About heather moorland
As a country, we have a big responsibility to look after heather moorland and all the wildlife and biodiversity that depends on it.
That's a lot of diversity! Because when we talk about heather moorland, we're not just talking about one habitat. It's actually a whole patchwork of different types of vegetation – wet heath, dry heath, blanket bog, and more – all mixed together and each with its own characteristic plants and specific management requirements.
In fact the importance of the moorland habitat and its value for wildlife is recognised in the many national and international designations it has received, including Special Protection Areas (SPA), Sites of Special Scientific Interest (SSSI), Areas of Outstanding Natural Beauty (AONBs), Special Areas for Conservation (SAC) and National Parks, to name a few.
Spend a day out in the heather and depending on where you are, you might see a curlew, black grouse, ring ouzel, field vole, merlin, short-eared owl, adder, red grouse, golden plover, a carnivorous sundew plant or meadow pipit. Maybe even a hen harrier!

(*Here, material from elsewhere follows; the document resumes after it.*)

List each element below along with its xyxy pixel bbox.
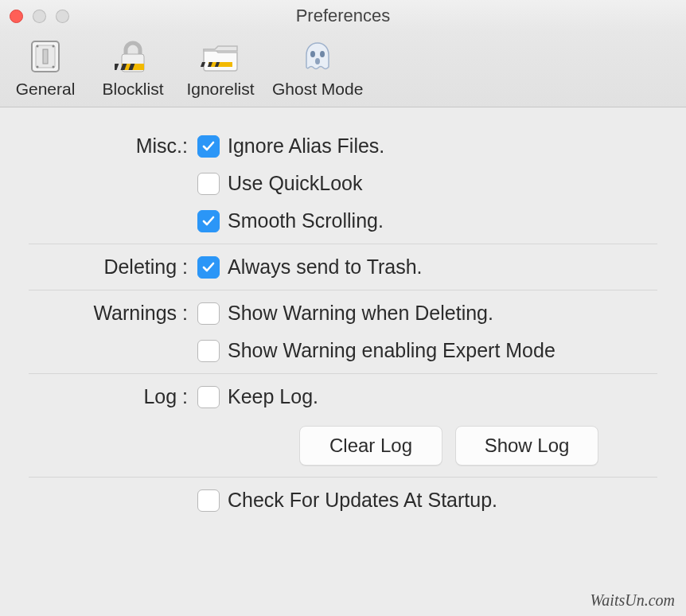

The benefits of moorland landscapes
It's not just wildlife which benefits from moorland. Most of our rain falls in the uplands and moorlands act as a natural reservoir, slowly releasing it into rivers and streams to supply the water that comes out of our taps.
If the moorland is poorly managed, over-burned, or overgrazed by sheep, it exposes the bare peat. The peat is then easily washed away by rain and gets into the streams, turning the water brown, the colour of stewed tea!
Without the mossy covering to help soak up the rain, this can also increase the likelihood of flooding in towns and valleys downstream. But, if we manage the moorlands well and protect the peat by growing sphagnum mosses, bilberry and heather, then the colour of the water is much improved.
The peat has taken more than 5,000 years to develop. It is made up of dead sphagnum mosses and has locked up thousands of tonnes of carbon. If the peat loses its cover of vegetation, or if it is dried out by over-drainage, the carbon is released into the atmosphere, contributing to global warming and climate change.
By blocking up drainage ditches (also known as grips) and holding on to that precious wetness, we can ensure the continued growth of the mosses that form the peat and protect the bugs and beasties that rely on it, like craneflies and dragonflies. In doing so, not only can we reduce the losses, but active wet bogs can actually soak up additional carbon from the atmosphere, helping buffer both ourselves and wildlife from the effects of a warming climate.
It may look wild and untouched but in reality, the moorland landscape has been managed by people for hundreds of years. Grazing by sheep and cattle through upland hill farming and management for grouse shooting have created and shaped the moors as we know them today.